*What you need to do:* Here is a block of records. Copy every line in it that includes "your".

*Source data:*
────────────────

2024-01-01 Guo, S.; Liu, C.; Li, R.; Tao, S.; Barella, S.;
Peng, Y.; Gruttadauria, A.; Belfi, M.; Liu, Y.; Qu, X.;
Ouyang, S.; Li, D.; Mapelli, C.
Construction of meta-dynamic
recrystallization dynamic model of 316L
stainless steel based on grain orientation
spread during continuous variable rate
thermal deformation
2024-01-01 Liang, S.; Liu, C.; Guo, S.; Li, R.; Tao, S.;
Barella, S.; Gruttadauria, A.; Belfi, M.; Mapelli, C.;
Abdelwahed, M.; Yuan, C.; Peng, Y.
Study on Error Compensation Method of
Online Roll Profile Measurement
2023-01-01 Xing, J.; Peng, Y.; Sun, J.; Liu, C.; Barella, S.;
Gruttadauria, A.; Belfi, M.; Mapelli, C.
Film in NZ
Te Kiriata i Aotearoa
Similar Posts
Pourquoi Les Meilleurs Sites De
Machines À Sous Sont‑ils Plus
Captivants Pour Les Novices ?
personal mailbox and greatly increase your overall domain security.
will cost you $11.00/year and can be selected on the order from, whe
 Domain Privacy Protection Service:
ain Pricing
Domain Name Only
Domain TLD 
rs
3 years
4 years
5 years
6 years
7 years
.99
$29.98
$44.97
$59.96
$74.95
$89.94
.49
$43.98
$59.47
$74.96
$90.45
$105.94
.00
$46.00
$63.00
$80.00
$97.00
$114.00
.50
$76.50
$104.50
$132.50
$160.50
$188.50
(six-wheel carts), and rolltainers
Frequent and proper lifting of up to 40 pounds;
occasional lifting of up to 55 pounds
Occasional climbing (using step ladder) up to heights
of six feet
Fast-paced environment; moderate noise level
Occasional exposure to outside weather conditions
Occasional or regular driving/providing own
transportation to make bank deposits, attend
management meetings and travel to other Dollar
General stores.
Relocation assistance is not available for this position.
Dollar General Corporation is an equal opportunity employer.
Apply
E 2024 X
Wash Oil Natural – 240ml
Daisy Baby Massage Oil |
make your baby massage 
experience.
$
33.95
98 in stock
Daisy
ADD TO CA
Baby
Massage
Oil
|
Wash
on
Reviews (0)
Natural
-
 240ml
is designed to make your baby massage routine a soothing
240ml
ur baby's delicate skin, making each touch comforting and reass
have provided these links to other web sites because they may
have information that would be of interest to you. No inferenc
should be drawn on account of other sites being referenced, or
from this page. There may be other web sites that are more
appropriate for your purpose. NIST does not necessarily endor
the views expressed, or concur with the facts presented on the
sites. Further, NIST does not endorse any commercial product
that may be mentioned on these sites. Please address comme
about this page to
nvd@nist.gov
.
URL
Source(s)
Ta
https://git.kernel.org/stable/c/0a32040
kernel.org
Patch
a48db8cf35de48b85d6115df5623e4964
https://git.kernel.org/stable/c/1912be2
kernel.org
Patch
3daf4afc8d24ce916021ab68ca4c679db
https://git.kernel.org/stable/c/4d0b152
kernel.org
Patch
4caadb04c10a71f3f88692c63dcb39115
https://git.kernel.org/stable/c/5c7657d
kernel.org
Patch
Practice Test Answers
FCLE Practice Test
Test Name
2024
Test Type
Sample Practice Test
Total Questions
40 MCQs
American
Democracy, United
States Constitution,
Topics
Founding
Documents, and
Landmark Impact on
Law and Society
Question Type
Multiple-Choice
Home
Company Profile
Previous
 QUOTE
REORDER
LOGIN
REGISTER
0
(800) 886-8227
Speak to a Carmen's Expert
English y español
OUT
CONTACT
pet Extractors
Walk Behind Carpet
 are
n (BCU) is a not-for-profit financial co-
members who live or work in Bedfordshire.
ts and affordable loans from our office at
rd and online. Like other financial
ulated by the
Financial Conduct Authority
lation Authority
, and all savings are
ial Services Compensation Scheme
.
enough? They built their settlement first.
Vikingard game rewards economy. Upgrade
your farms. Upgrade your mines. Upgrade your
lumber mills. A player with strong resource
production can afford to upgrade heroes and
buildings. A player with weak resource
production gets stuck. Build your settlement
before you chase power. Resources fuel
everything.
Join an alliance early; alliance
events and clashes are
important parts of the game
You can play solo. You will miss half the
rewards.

────────────────

*Solution to this task:*
personal mailbox and greatly increase your overall domain security.
make your baby massage 
is designed to make your baby massage routine a soothing
appropriate for your purpose. NIST does not necessarily endor
your farms. Upgrade your mines. Upgrade your
production gets stuck. Build your settlement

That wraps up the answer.